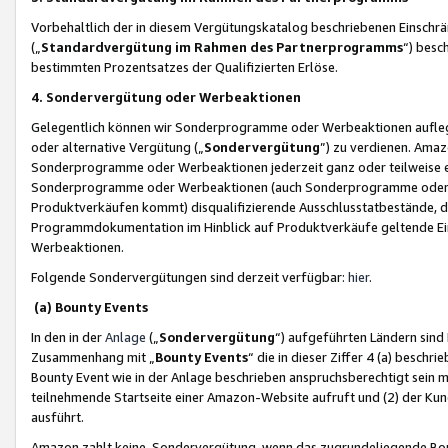
Vorbehaltlich der in diesem Vergütungskatalog beschriebenen Einschr
(„
Standardvergütung im Rahmen des Partnerprogramms
“) besc
bestimmten Prozentsatzes der Qualifizierten Erlöse.
4. Sondervergütung oder Werbeaktionen
Gelegentlich können wir Sonderprogramme oder Werbeaktionen auflegen,
oder alternative Vergütung („
Sondervergütung
”) zu verdienen. Amazo
Sonderprogramme oder Werbeaktionen jederzeit ganz oder teilweise einz
Sonderprogramme oder Werbeaktionen (auch Sonderprogramme oder We
Produktverkäufen kommt) disqualifizierende Ausschlusstatbestände, di
Programmdokumentation im Hinblick auf Produktverkäufe geltende E
Werbeaktionen.
Folgende Sondervergütungen sind derzeit verfügbar:
hier
.
(a) Bounty Events
In den in der
Anlage
(„
Sondervergütung
“) aufgeführten Ländern sind
Zusammenhang mit „
Bounty Events
“ die in dieser Ziffer 4 (a) besch
Bounty Event wie in der Anlage beschrieben anspruchsberechtigt sein mu
teilnehmende Startseite einer Amazon-Website aufruft und (2) der Kun
ausführt.
Amazon zahlt keine Sondervergütung, wenn das zugrundeliegende Boun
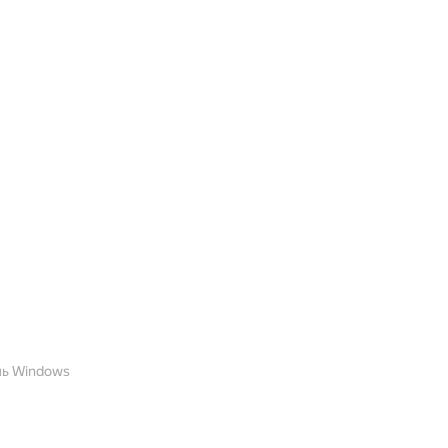
ль Windows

Your instructions –
Taking the material above, report how many of its lines contain the word "Anlage". Add nothing else.

Exercise answer –
2